Revolutions in Libya, Egypt and Tunisia along with political protests in other Arab countries have swept the region and the rebuilding of those societies goes hand in hand with the sporting changes happening in Qatar.
"I think [the World Cup] complements what is happening in the Arab Spring," Hassan Al Thawadi told the Leaders in Football conference at Chelsea's Stamford Bridge stadium.
"I do think that by 2022, as visitors come and see a Middle Eastern World Cup being hosted in Qatar, they will feel that it's a celebration following a decade since the rebirth started."
He wanted all of the Middle East to feel it was their World Cup and to travel to the tournament.
"The Middle East has a young population. Sporting events in general have always been the best conduits for bringing passions together."
The tiny nation, which last December won the bid to host the soccer extravaganza against the odds, is plotting a mini-cultural revolution for World Cup visitors with new museums, entertainment complexes and readily-available alcohol.
But Al Thawadi said there was no risk of any political problems in Qatar in the build up to the World Cup.

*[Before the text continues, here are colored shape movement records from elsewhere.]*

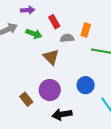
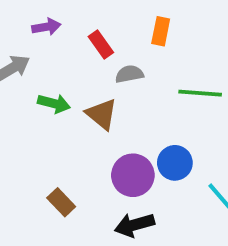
orange rectangle: (86, 30) -> (161, 31), moved
green arrow: (34, 34) -> (54, 103), moved
purple circle: (50, 90) -> (133, 175), moved

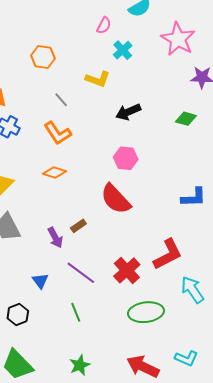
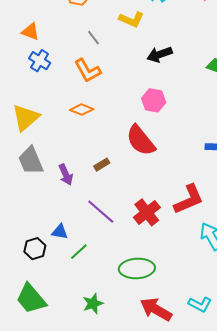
purple arrow: (55, 238) -> (66, 175), moved
blue triangle: (40, 281) -> (60, 232), moved, turned -48
green line: (76, 312) -> (79, 252), moved, turned 66
green ellipse: (146, 312) -> (137, 268), moved

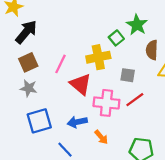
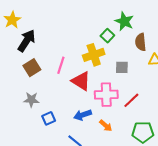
gray star: (29, 88) -> (31, 100), moved
red line: (135, 100) -> (131, 100), moved
blue square: (39, 121) -> (49, 118), size x0.6

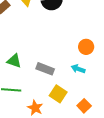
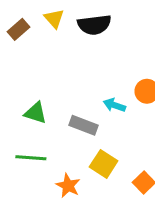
cyan arrow: (78, 69) -> (114, 105), moved

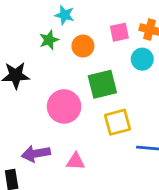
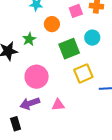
green star: (49, 40) -> (29, 39), moved
cyan circle: (142, 59) -> (92, 38), moved
pink circle: (64, 106) -> (37, 77), moved

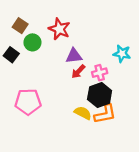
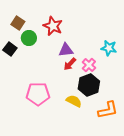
pink cross: (100, 73) -> (89, 65), turned -32
pink pentagon: (28, 102) -> (38, 94), moved
orange L-shape: (105, 114) -> (108, 110), moved

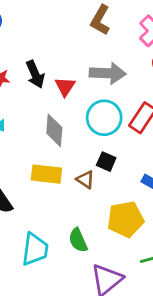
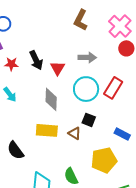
gray arrow: (108, 73) -> (87, 57), size x0.7

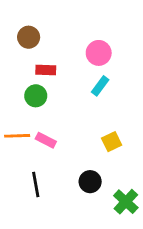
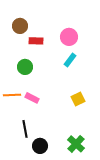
red rectangle: (46, 70) -> (36, 41), moved
black circle: (90, 182) -> (40, 146), moved
green cross: (126, 202) -> (76, 144), moved

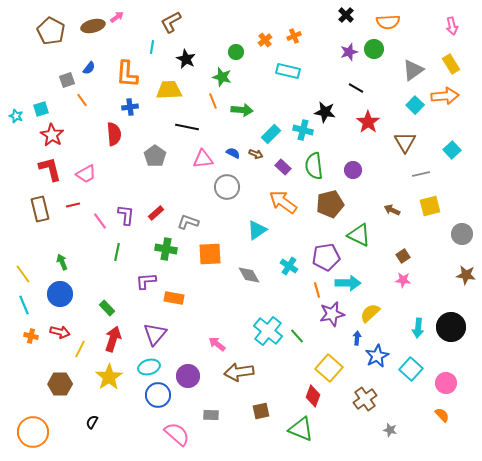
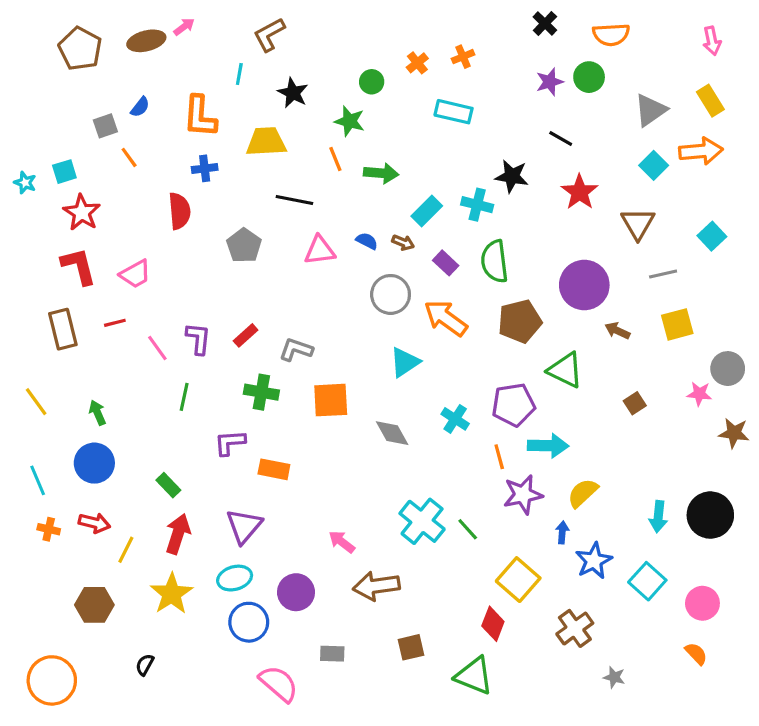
purple circle: (353, 170) -> (584, 285), moved, size x1.8
gray circle: (227, 187) -> (391, 294), moved
yellow line: (23, 274) -> (36, 402), moved
pink star: (403, 280) -> (699, 394), moved

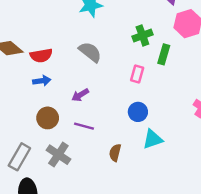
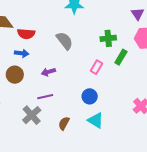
brown circle: (48, 118) -> (15, 75), moved
purple line: (84, 126) -> (45, 97), turned -42
cyan triangle: (153, 139) -> (96, 120), turned 36
gray cross: (58, 155) -> (32, 115), moved

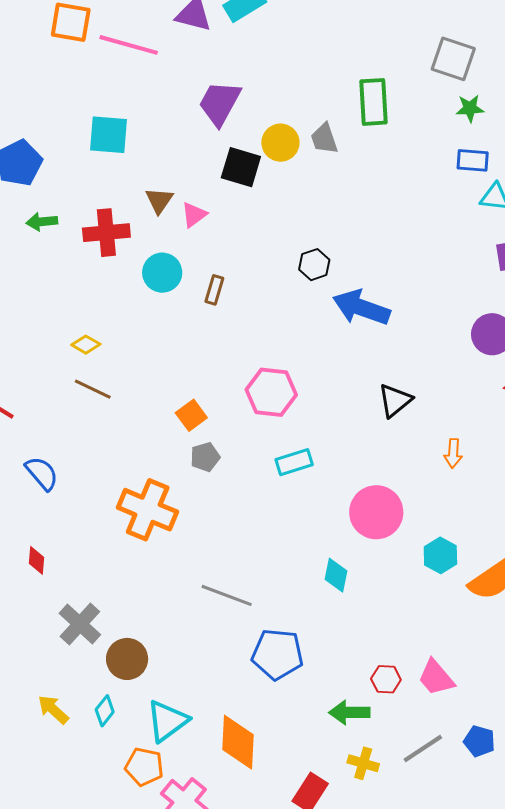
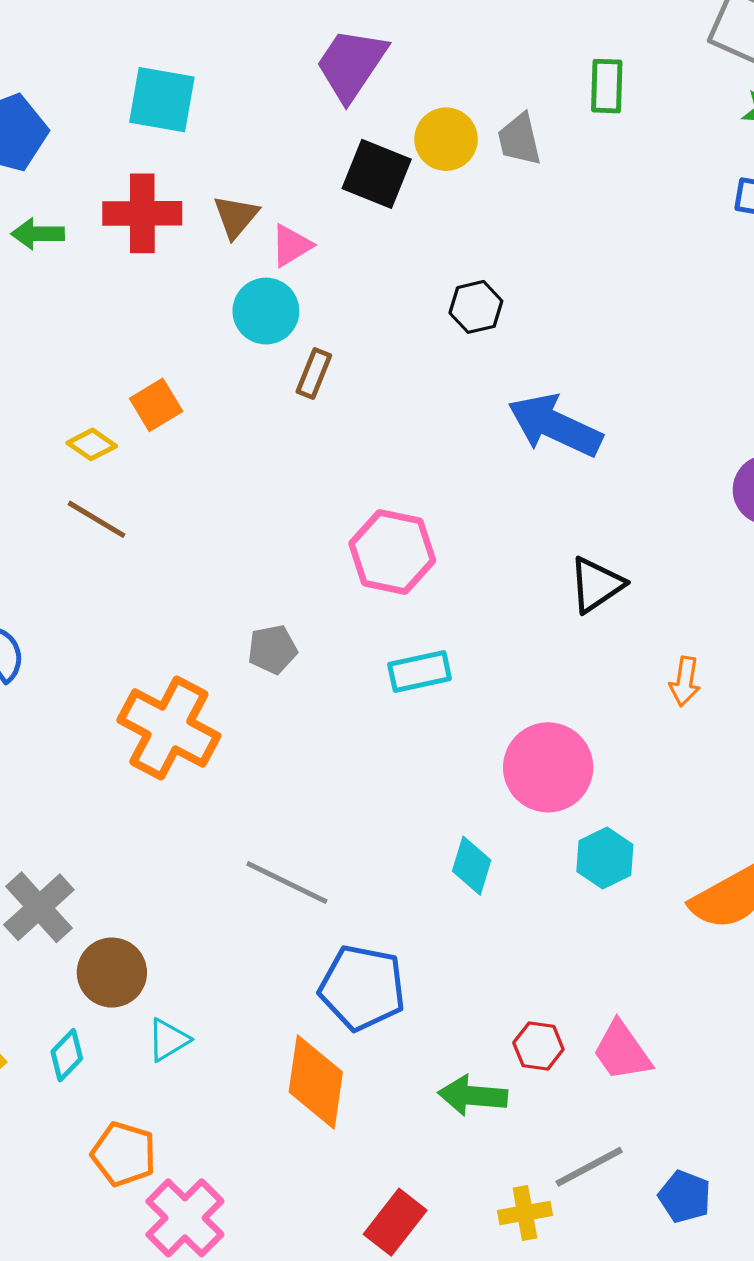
green rectangle: (374, 102) -> (607, 86), size x0.7
red cross: (106, 233) -> (142, 213), moved
black hexagon: (314, 265) -> (476, 307), moved
cyan circle: (162, 273) -> (266, 311), moved
orange square: (191, 415) -> (156, 405), moved
cyan hexagon: (440, 555) -> (605, 858), moved
cyan triangle: (167, 721) -> (168, 1040), moved, size x0.6
blue pentagon: (479, 741) -> (685, 1197), moved
orange diamond: (238, 742) -> (316, 1082), moved
yellow cross: (363, 763) -> (525, 1213), moved, turned -32

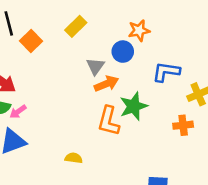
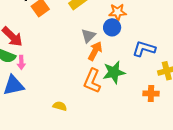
orange star: (139, 31) -> (118, 12), moved
orange arrow: (106, 84) -> (95, 51), turned -48
pink arrow: (18, 112) -> (21, 62), turned -64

"There is a significant move from the government towards reform," he said.
He again vehemently denied corruption allegations surrounding the winning bid and stuck to the plan of hosting a summer World Cup despite some in the football sphere believing a winter event might be better given the intense Qatar heat.
Qatar is also bidding for the 2020 Olympics but has indicated it would like to hold the event slightly later than usual in September or October because of the weather.
Al Thawadi said this was because of events like the marathon and pointed out the World Cup organising committee have two more years to perfect the cooling systems which will air condition stadiums, training facilities and fan parks.
The positive aspect of Qatar as host is its small size, he said.
"Fans will be able to see more than one game in a day. You can stay in the same accommodation throughout the whole event," he declared.